PROBLEM DESCRIPTION – In the data below, restate exactly the lines from the one with "выставленного счёта." to the final line, both included, but not the pictures.

━━━━━━━━━━━━━━━━━━━━

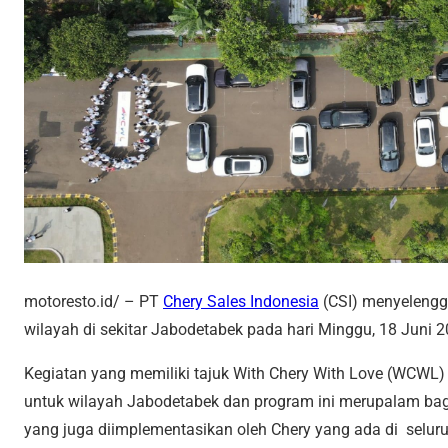
motoresto.id/
– PT
Chery Sales Indonesia
(CSI) menyelengg
wilayah di sekitar Jabodetabek pada hari Minggu, 18 Juni 2
Kegiatan yang memiliki tajuk With Chery With Love (WCWL) 
untuk wilayah Jabodetabek dan program ini merupalam bag
yang juga diimplementasikan oleh Chery yang ada di
selur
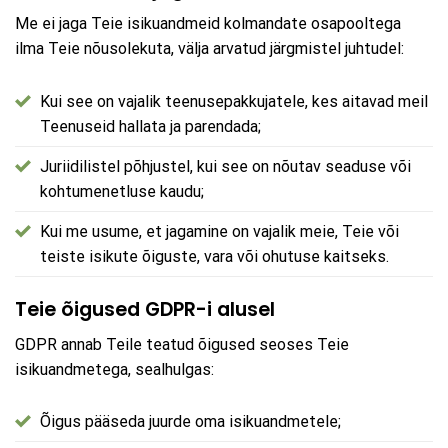
Me ei jaga Teie isikuandmeid kolmandate osapooltega
ilma Teie nõusolekuta, välja arvatud järgmistel juhtudel:
Kui see on vajalik teenusepakkujatele, kes aitavad meil
Teenuseid hallata ja parendada;
Juriidilistel põhjustel, kui see on nõutav seaduse või
kohtumenetluse kaudu;
Kui me usume, et jagamine on vajalik meie, Teie või
teiste isikute õiguste, vara või ohutuse kaitseks.
Teie õigused GDPR-i alusel
GDPR annab Teile teatud õigused seoses Teie
isikuandmetega, sealhulgas:
Õigus pääseda juurde oma isikuandmetele;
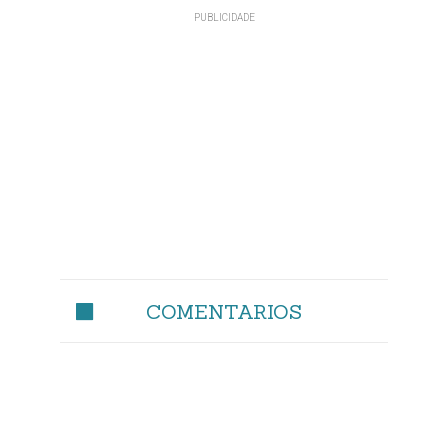
COMENTARIOS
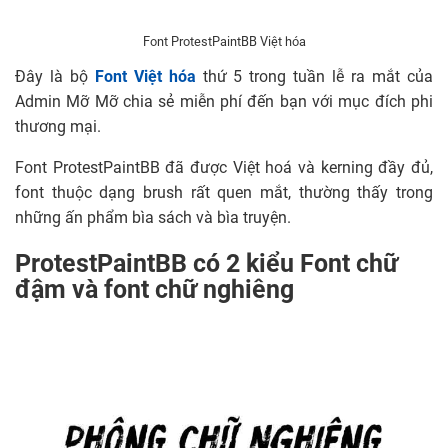
Font ProtestPaintBB Việt hóa
Đây là bộ
Font Việt hóa
thứ 5 trong tuần lễ ra mắt của
Admin Mỡ Mỡ chia sẻ miễn phí đến bạn với mục đích phi
thương mại.
Font ProtestPaintBB đã được Việt hoá và kerning đầy đủ,
font thuộc dạng brush rất quen mắt, thường thấy trong
những ấn phẩm bìa sách và bìa truyện.
ProtestPaintBB có 2 kiểu Font chữ
đậm và font chữ nghiêng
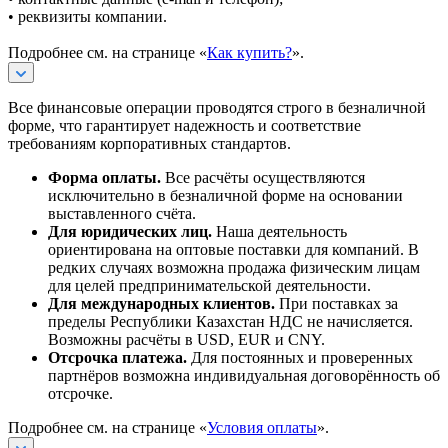
• реквизиты компании.
Подробнее см. на странице «
Как купить?
».
Все финансовые операции проводятся строго в безналичной
форме, что гарантирует надежность и соответствие
требованиям корпоративных стандартов.
Форма оплаты.
Все расчёты осуществляются
исключительно в безналичной форме на основании
выставленного счёта.
Для юридических лиц.
Наша деятельность
ориентирована на оптовые поставки для компаний. В
редких случаях возможна продажа физическим лицам
для целей предпринимательской деятельности.
Для международных клиентов.
При поставках за
пределы Республики Казахстан НДС не начисляется.
Возможны расчёты в USD, EUR и CNY.
Отсрочка платежа.
Для постоянных и проверенных
партнёров возможна индивидуальная договорённость об
отсрочке.
Подробнее см. на странице «
Условия оплаты
».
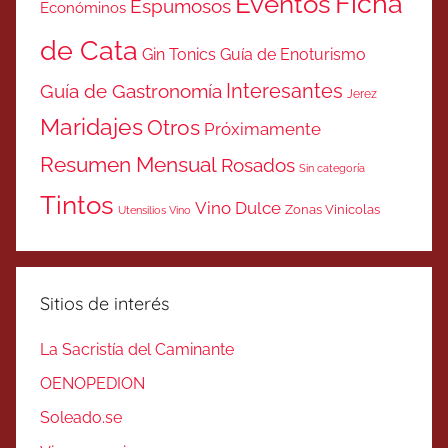
Ficha
Eventos
Espumosos
Económinos
de Cata
Gin Tonics
Guía de Enoturismo
Interesantes
Guía de Gastronomía
Jerez
Maridajes
Otros
Próximamente
Resumen Mensual
Rosados
Sin categoría
Tintos
Vino Dulce
Zonas Vinicolas
Utensilios Vino
Sitios de interés
La Sacristía del Caminante
OENOPEDION
Soleado.se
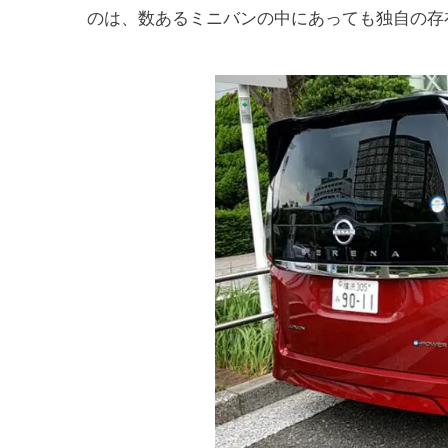
のは、数あるミニバンの中にあっても独自の存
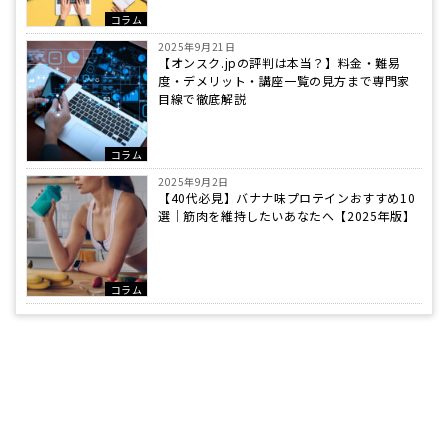
コラム
2025年9月21日
【オンスク.jpの評判は本当？】料金・難易
度・デメリット・講座一覧の見方まで専門家
目線で徹底解説
コラム
2025年9月2日
【40代必見】バナナ味プロテインおすすめ10
選｜筋肉を維持したいあなたへ【2025年版】
コラム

━━━━━━━━━━━━━━━━━━━━

ANSWER FOR THE TASK –
выставленного счёта.
Для юридических лиц.
Наша деятельность
ориентирована на оптовые поставки для компаний. В
редких случаях возможна продажа физическим лицам
для целей предпринимательской деятельности.
Для международных клиентов.
При поставках за
пределы Республики Казахстан НДС не начисляется.
Возможны расчёты в USD, EUR и CNY.
Отсрочка платежа.
Для постоянных и проверенных
партнёров возможна индивидуальная договорённость об
отсрочке.
Подробнее см. на странице «
Условия оплаты
».
Ficha
Eventos
Espumosos
Económinos
de Cata
Gin Tonics
Guía de Enoturismo
Interesantes
Guía de Gastronomía
Jerez
Maridajes
Otros
Próximamente
Resumen Mensual
Rosados
Sin categoría
Tintos
Vino Dulce
Zonas Vinicolas
Utensilios Vino
Sitios de interés
La Sacristía del Caminante
OENOPEDION
Soleado.se
のは、数あるミニバンの中にあっても独自の存
コラム
2025年9月21日
【オンスク.jpの評判は本当？】料金・難易
度・デメリット・講座一覧の見方まで専門家
目線で徹底解説
コラム
2025年9月2日
【40代必見】バナナ味プロテインおすすめ10
選｜筋肉を維持したいあなたへ【2025年版】
コラム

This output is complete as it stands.